Navigating Benefits

Rising Dental Costs: How to Manage Your Budget and Still Offer Great Benefits

Read More
Posted by September 27, 2016

The Affordable Care Act (ACA) has greatly increased the number of people with dental coverage. According to the American Dental Association, 8.7 million children and 17.7 million adults may gain some form of dental coverage under this law. Unfortunately, the increase in the number of people seeing the dentist could drive up dental costs. It’s really an issue of supply and demand.

It is estimated that the ACA will increase dental spending in the U.S. by $4 billion a year, and this comes at a time when there are already not enough dentists. While there is no guarantee that this increase in spending will lead to increased dental costs, it’s important to be prepared so you can continue to provide a strong benefits package and manage your budget. Here are some ways for you to offer competitive dental coverage despite rising costs.

Share the Cost With Your Employees

Rising dental costs might make it impossible for your company to bear 100 percent of your dental plan’s costs. If this is the case, it’s reasonable to choose a plan that requires your employees to pay part of the tab. For example, you can pick a plan with a higher annual deductible, which means your employees will need to pay more out of pocket each year before their insurance kicks in and pays for covered treatments. Another option is to choose a cost-sharing plan where your employees pay a higher percentage of the cost for each treatment. Both options lower the monthly or annual premiums that you would need to pay for your plan.

Whenever you consider a cost-sharing arrangement, make sure that your plan still offers generous coverage for preventive care such as cleanings and X-rays. It makes sense to cover 100 percent of these services every year. These treatments can pay for themselves by preventing more serious and more expensive dental problems down the road.

Set an Annual Limit

Another way to manage costs is to set a maximum limit to the amount your plan will cover each year. For example, your plan might cover treatment up to a maximum of $2,000 per year for an employee and their dependents. An employee would then need to cover any costs over this amount out of their own pocket. This way, even if dental costs shoot up, you still keep the same dental budget. At the same time, this would also encourage employees to be smarter shoppers when it comes to dental treatment. Since they know their plan will only cover a fixed amount, they may be more likely to compare their options before signing up for treatment.

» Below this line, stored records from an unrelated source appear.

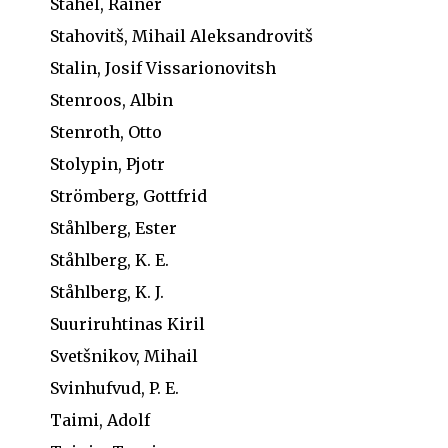
Stahel, Rainer
Stahovitš, Mihail Aleksandrovitš
Stalin, Josif Vissarionovitsh
Stenroos, Albin
Stenroth, Otto
Stolypin, Pjotr
Strömberg, Gottfrid
Ståhlberg, Ester
Ståhlberg, K. E.
Ståhlberg, K. J.
Suuriruhtinas Kiril
Svetšnikov, Mihail
Svinhufvud, P. E.
Taimi, Adolf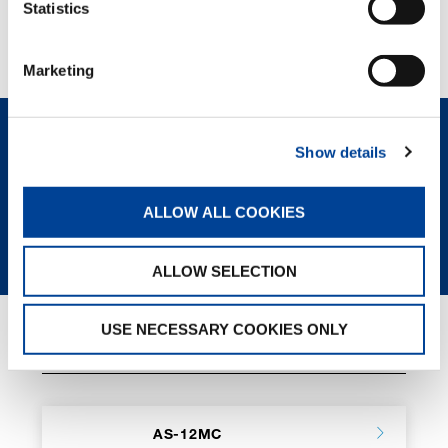
kombiniert die AS-23MC
Statistics
Transportfreundlichkeit mit Leistung – für
Unternehmen, die bei ihren Arbeiten häufig
auf einen Höhenzugang angewiesen sind.
Marketing
Show details
JETZT ANFRAGEN
ALLOW ALL COOKIES
DATENBLATT
DATENBLATT (NL)
ALLOW SELECTION
USE NECESSARY COOKIES ONLY
VERWANDTE SEITEN
AS-12MC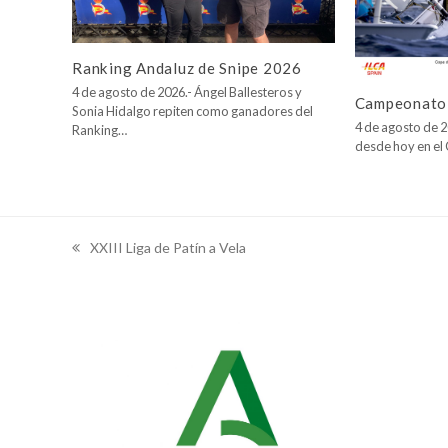
Ranking Andaluz de Snipe 2026
4 de agosto de 2026.- Ángel Ballesteros y
Campeonato 
Sonia Hidalgo repiten como ganadores del
4 de agosto de 2
Ranking…
desde hoy en e
XXIII Liga de Patín a Vela
previous
post: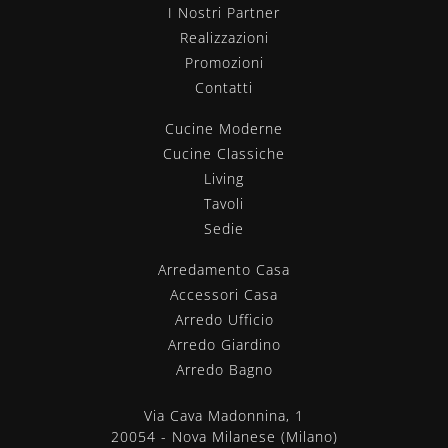
I Nostri Partner
Realizzazioni
Promozioni
Contatti
Cucine Moderne
Cucine Classiche
Living
Tavoli
Sedie
Arredamento Casa
Accessori Casa
Arredo Ufficio
Arredo Giardino
Arredo Bagno
Via Cava Madonnina, 1
20054 - Nova Milanese (Milano)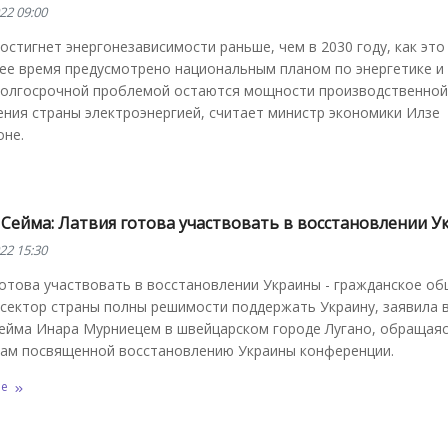
22 09:00
остигнет энергонезависимости раньше, чем в 2030 году, как это
ее время предусмотрено национальным планом по энергетике и 
долгосрочной проблемой остаются мощности производственной
ния страны электроэнергией, считает министр экономики Илзе
оне.
 Сейма: Латвия готова участвовать в восстановлении 
22 15:30
отова участвовать в восстановлении Украины - гражданское об
 сектор страны полны решимости поддержать Украину, заявила 
Сейма Инара Мурниецем в швейцарском городе Лугано, обращаяс
кам посвященной восстановлению Украины конференции.
ее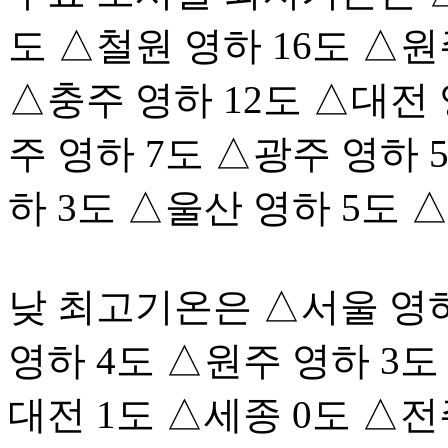
도 △철원 영하 16도 △원
△충주 영하 12도 △대전 
주 영하 7도 △광주 영하 
하 3도 △울산 영하 5도 
낮 최고기온은 △서울 영하
영하 4도 △원주 영하 3도
대전 1도 △세종 0도 △전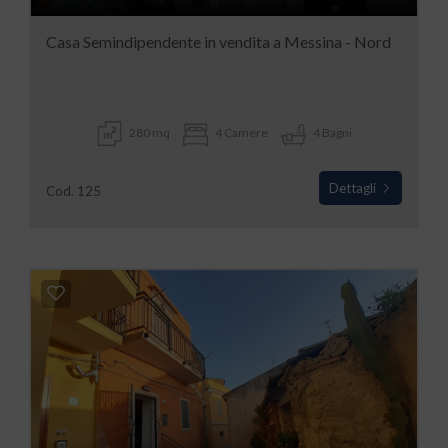
Casa Semindipendente in vendita a Messina - Nord
280 mq
4 Camere
4 Bagni
Dettagli
Cod. 125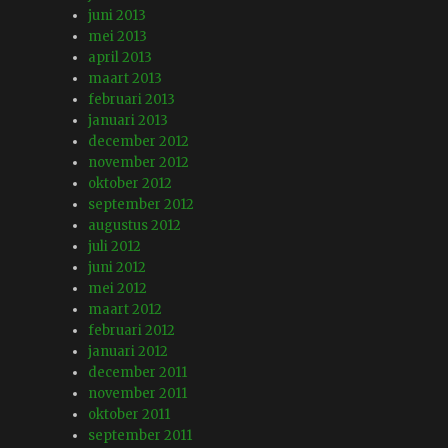
juni 2013
mei 2013
april 2013
maart 2013
februari 2013
januari 2013
december 2012
november 2012
oktober 2012
september 2012
augustus 2012
juli 2012
juni 2012
mei 2012
maart 2012
februari 2012
januari 2012
december 2011
november 2011
oktober 2011
september 2011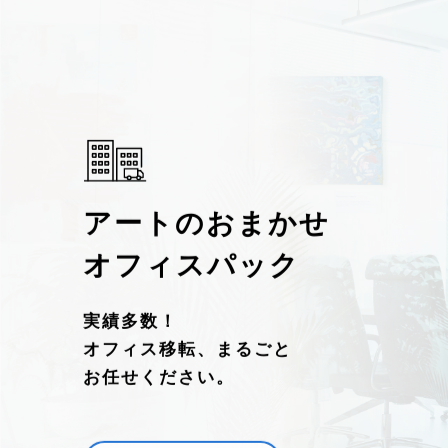
アートのおまかせ
オフィスパック
実績多数！
オフィス移転、まるごと
お任せください。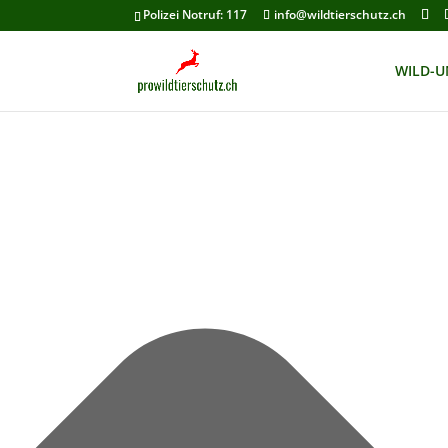
Cookie-Zustimmung verwalten
Polizei Notruf: 117
info@wildtierschutz.ch
WILD-U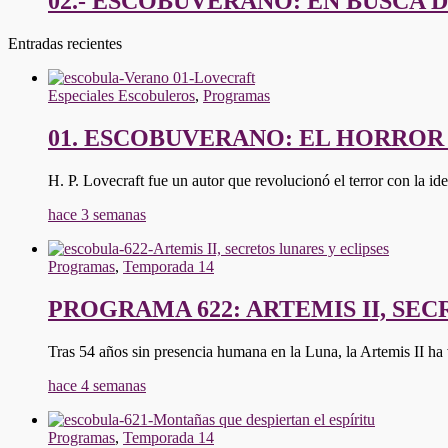
02.- ESCOBUVERANO: EN BUSCA D
Entradas recientes
Especiales Escobuleros
,
Programas
01. ESCOBUVERANO: EL HORROR
H. P. Lovecraft fue un autor que revolucionó el terror con la i
hace 3 semanas
Programas
,
Temporada 14
PROGRAMA 622: ARTEMIS II, SE
Tras 54 años sin presencia humana en la Luna, la Artemis II ha
hace 4 semanas
Programas
,
Temporada 14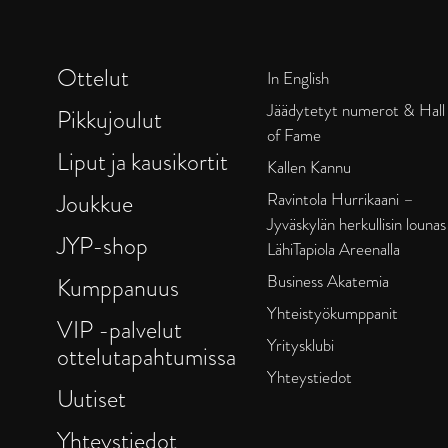
Ottelut
In English
Jäädytetyt numerot & Hall
Pikkujoulut
of Fame
Liput ja kausikortit
Kallen Kannu
Joukkue
Ravintola Hurrikaani –
Jyväskylän herkullisin lounas
JYP-shop
LähiTapiola Areenalla
Business Akatemia
Kumppanuus
Yhteistyökumppanit
VIP -palvelut
Yritysklubi
ottelutapahtumissa
Yhteystiedot
Uutiset
Yhteystiedot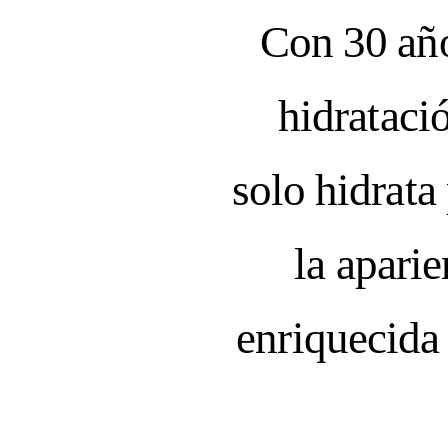
Con 30 año
hidrataci
solo hidrat
la aparie
enriquecida 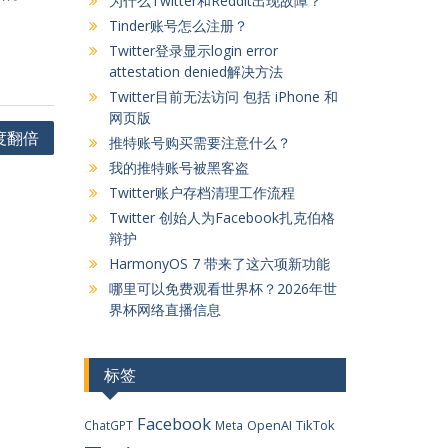
为什么Twitter和Reddit出现故障？
Tinder账号怎么注册？
Twitter登录显示login error
attestation denied解决方法
Twitter目前无法访问 包括 iPhone 和
网页版
速度翻倍
推特账号购买需要注意什么？
我的推特账号被黑客盗
Twitter账户存档清理工作流程
Twitter 创始人为Facebook扎克伯格
辩护
HarmonyOS 7 带来了这六项新功能
哪里可以免费观看世界杯？2026年世
界杯网络直播信息
标签
Facebook
OpenAI
TikTok
ChatGPT
Meta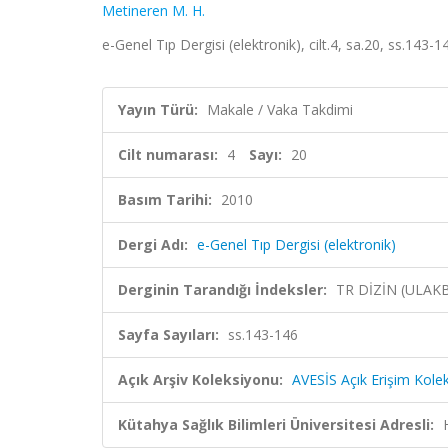
Metineren M. H.
e-Genel Tıp Dergisi (elektronik), cilt.4, sa.20, ss.143-
Yayın Türü:
Makale / Vaka Takdimi
Cilt numarası:
4
Sayı:
20
Basım Tarihi:
2010
Dergi Adı:
e-Genel Tıp Dergisi (elektronik)
Derginin Tarandığı İndeksler:
TR DİZİN (ULAK
Sayfa Sayıları:
ss.143-146
Açık Arşiv Koleksiyonu:
AVESİS Açık Erişim Kole
Kütahya Sağlık Bilimleri Üniversitesi Adresli: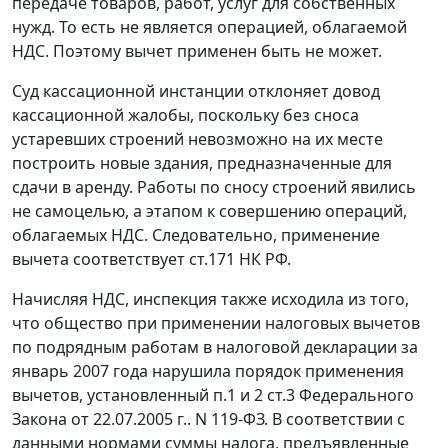
передаче товаров, работ, услуг для собственных
нужд. То есть не является операцией, облагаемой
НДС. Поэтому вычет применен быть не может.
Суд кассационной инстанции отклоняет довод
кассационной жалобы, поскольку без сноса
устаревших строений невозможно на их месте
построить новые здания, предназначенные для
сдачи в аренду. Работы по сносу строений явились
не самоцелью, а этапом к совершению операций,
облагаемых НДС. Следовательно, применение
вычета соответствует
ст.171
НК РФ.
Начисляя НДС, инспекция также исходила из того,
что общество при применении налоговых вычетов
по подрядным работам в налоговой декларации за
январь 2007 года нарушила порядок применения
вычетов, установленный п.
1
и
2 ст.3
Федерального
Закона от 22.07.2005 г.. N 119-ФЗ. В соответствии с
данными нормами суммы налога, предъявленные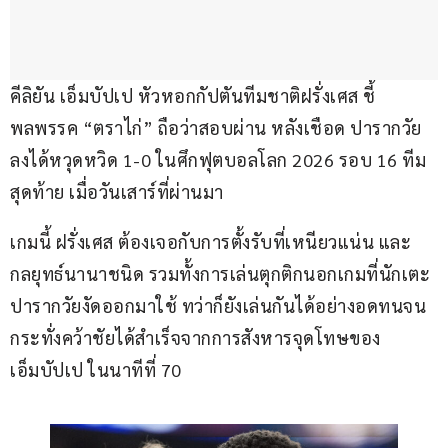
คีลิยัน เอ็มบัปเป หัวหอกกัปตันทีมชาติฝรั่งเศส ชี้
พลพรรค “ตราไก่” ถือว่าสอบผ่าน หลังเชือด ปารากวัย 
ลงได้หวุดหวิด 1-0 ในศึกฟุตบอลโลก 2026 รอบ 16 ทีม
สุดท้าย เมื่อวันเสาร์ที่ผ่านมา
เกมนี้ ฝรั่งเศส ต้องเจอกับการตั้งรับที่เหนียวแน่น และ
กลยุทธ์นานาชนิด รวมทั้งการเล่นตุกติกนอกเกมที่นักเตะ
ปารากวัยงัดออกมาใช้ ทว่าก็ยังเล่นกันได้อย่างอดทนจน
กระทั่งคว้าชัยได้สำเร็จจากการสังหารจุดโทษของ 
เอ็มบัปเป ในนาทีที่ 70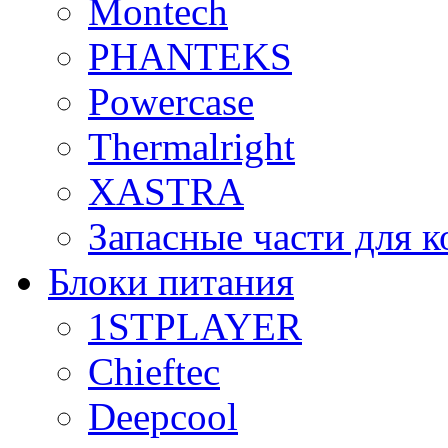
Montech
PHANTEKS
Powercase
Thermalright
XASTRA
Запасные части для 
Блоки питания
1STPLAYER
Chieftec
Deepcool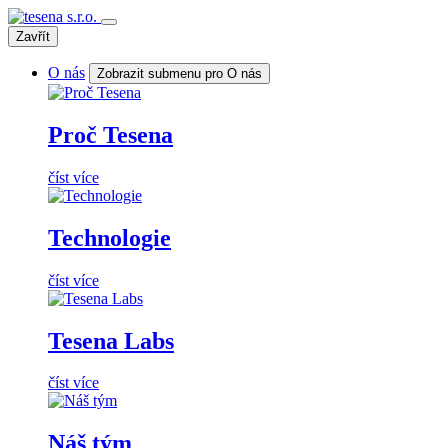
Zavřít
O nás
Zobrazit submenu pro O nás
Proč Tesena
číst více
Technologie
číst více
Tesena Labs
číst více
Náš tým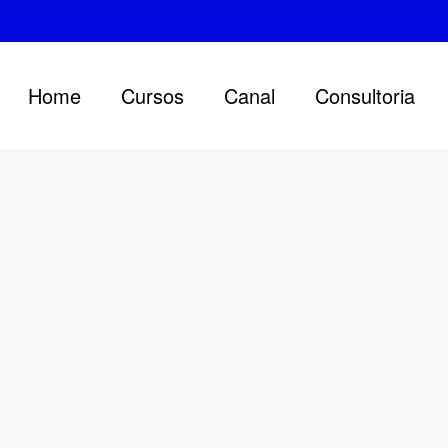
Home
Cursos
Canal
Consultoria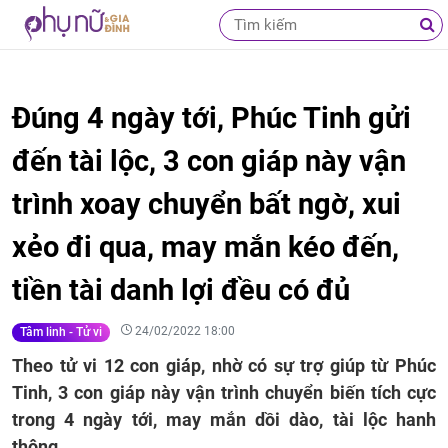
Đúng 4 ngày tới, Phúc Tinh gửi
đến tài lộc, 3 con giáp này vận
trình xoay chuyển bất ngờ, xui
xẻo đi qua, may mắn kéo đến,
tiền tài danh lợi đều có đủ
24/02/2022 18:00
Tâm linh - Tử vi
Theo tử vi 12 con giáp, nhờ có sự trợ giúp từ Phúc
Tinh, 3 con giáp này vận trình chuyển biến tích cực
trong 4 ngày tới, may mắn dồi dào, tài lộc hanh
thông.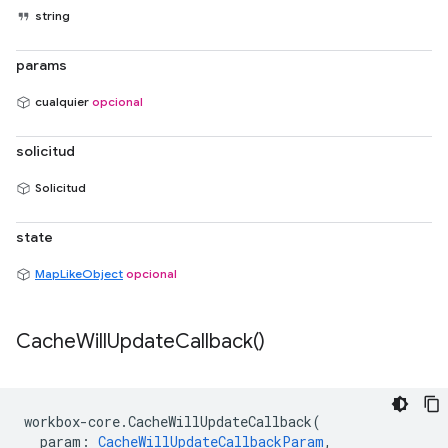
string
params
cualquier
opcional
solicitud
Solicitud
state
MapLikeObject
opcional
Cache
Will
Update
Callback(
)
workbox
-
core
.
CacheWillUpdateCallback
(
param
:
CacheWillUpdateCallbackParam
,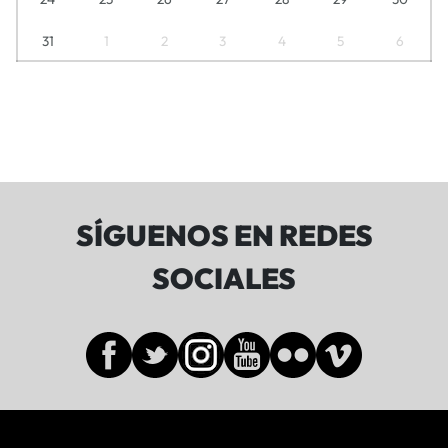
31
1
2
3
4
5
6
SÍGUENOS EN REDES
SOCIALES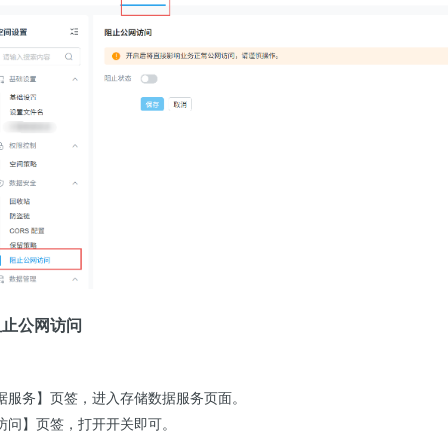
阻止公网访问
。
据服务】页签，进入存储数据服务页面。
访问】页签，打开开关即可。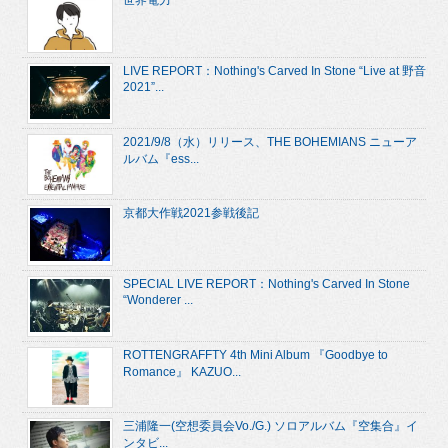
LIVE REPORT：Nothing's Carved In Stone “Live at 野音
2021”...
2021/9/8（水）リリース、THE BOHEMIANS ニューア
ルバム『ess...
京都大作戦2021参戦後記
SPECIAL LIVE REPORT：Nothing's Carved In Stone
“Wonderer ...
ROTTENGRAFFTY 4th Mini Album 『Goodbye to
Romance』 KAZUO...
三浦隆一(空想委員会Vo./G.) ソロアルバム『空集合』イ
ンタビ...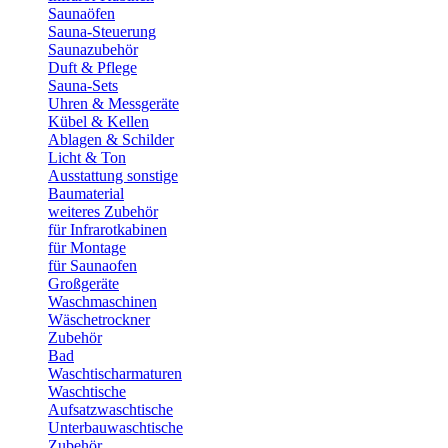
Saunaöfen
Sauna-Steuerung
Saunazubehör
Duft & Pflege
Sauna-Sets
Uhren & Messgeräte
Kübel & Kellen
Ablagen & Schilder
Licht & Ton
Ausstattung sonstige
Baumaterial
weiteres Zubehör
für Infrarotkabinen
für Montage
für Saunaofen
Großgeräte
Waschmaschinen
Wäschetrockner
Zubehör
Bad
Waschtischarmaturen
Waschtische
Aufsatzwaschtische
Unterbauwaschtische
Zubehör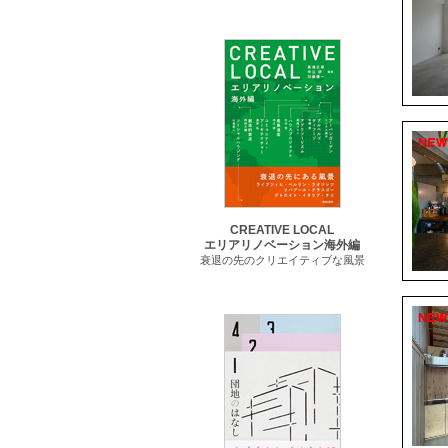
CREATIVE LOCAL
エリアリノベーション海外編
衰退の先のクリエイティブな風景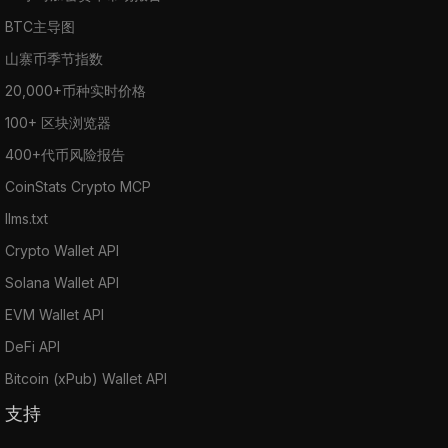
BTC主导图
山寨币季节指数
20,000+币种实时价格
100+ 区块浏览器
400+代币风险报告
CoinStats Crypto MCP
llms.txt
Crypto Wallet API
Solana Wallet API
EVM Wallet API
DeFi API
Bitcoin (xPub) Wallet API
支持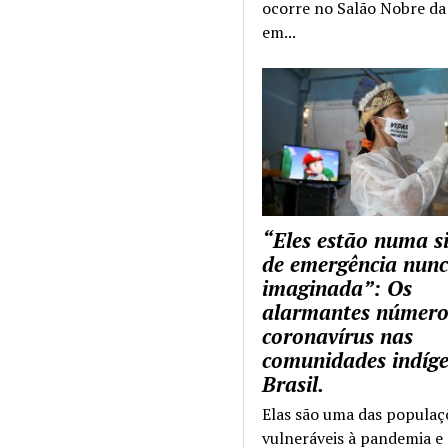
ocorre no Salão Nobre da 
em...
“Eles estão numa s
de emergência nun
imaginada”: Os
alarmantes número
coronavírus nas
comunidades indíg
Brasil.
Elas são uma das populaç
vulneráveis à pandemia e 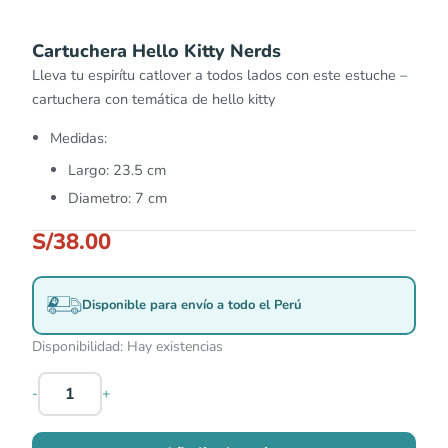
Cartuchera Hello Kitty Nerds
Lleva tu espirítu catlover a todos lados con este estuche –
cartuchera con temática de hello kitty
Medidas:
Largo: 23.5 cm
Diametro: 7 cm
S/
38.00
Disponible para envío a todo el Perú
Disponibilidad:
Hay existencias
-
+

Consider an HMO or a PPO Plan

Health maintenance organization (HMO) and preferred provider organization (PPO) dental plans use a network of approved dentists that have agreed to a lower fee structure. As a result, these plans offer dental coverage at a lower cost. An HMO plan is the least expensive option, but it restricts your employees to only seeing dentists in the network. With a PPO plan, they can still see dentists outside the network if they pay more out of pocket. Either approach lets you offer dental care at a lower cost than fee-for-service plans, which allow employees to see any dentist they want.

Educate Your Employees

If you’re thinking about changing your dental benefits, your employees need to be part of the discussion. Let them know that dental costs could be going up in the future, and you are reviewing all your options to ensure that you can still offer a competitive plan. Take the opportunity to ask what changes your employees would prefer. For example, would they rather pay more out of pocket for a plan with no dental network, or would they prefer a lower-cost HMO plan, even though it would restrict which dentists they could see?

You should also explain to them how they can do their part to keep costs down. Highlight the importance of preventive care—both for maintaining good oral health and for preventing more costly problems down the road. Point out that the cost of preventive care is mostly (if not 100 percent) covered by typical dental plans. You should also request that employees compare prices at different dentists for more serious treatments. In the future, your employees will need to play their part to keep costs down.

Hopefully, the cost of dental care will not increase dramatically in the future, even with the fallout from the ACA. However, by following these strategies you’ll be ready, just in case.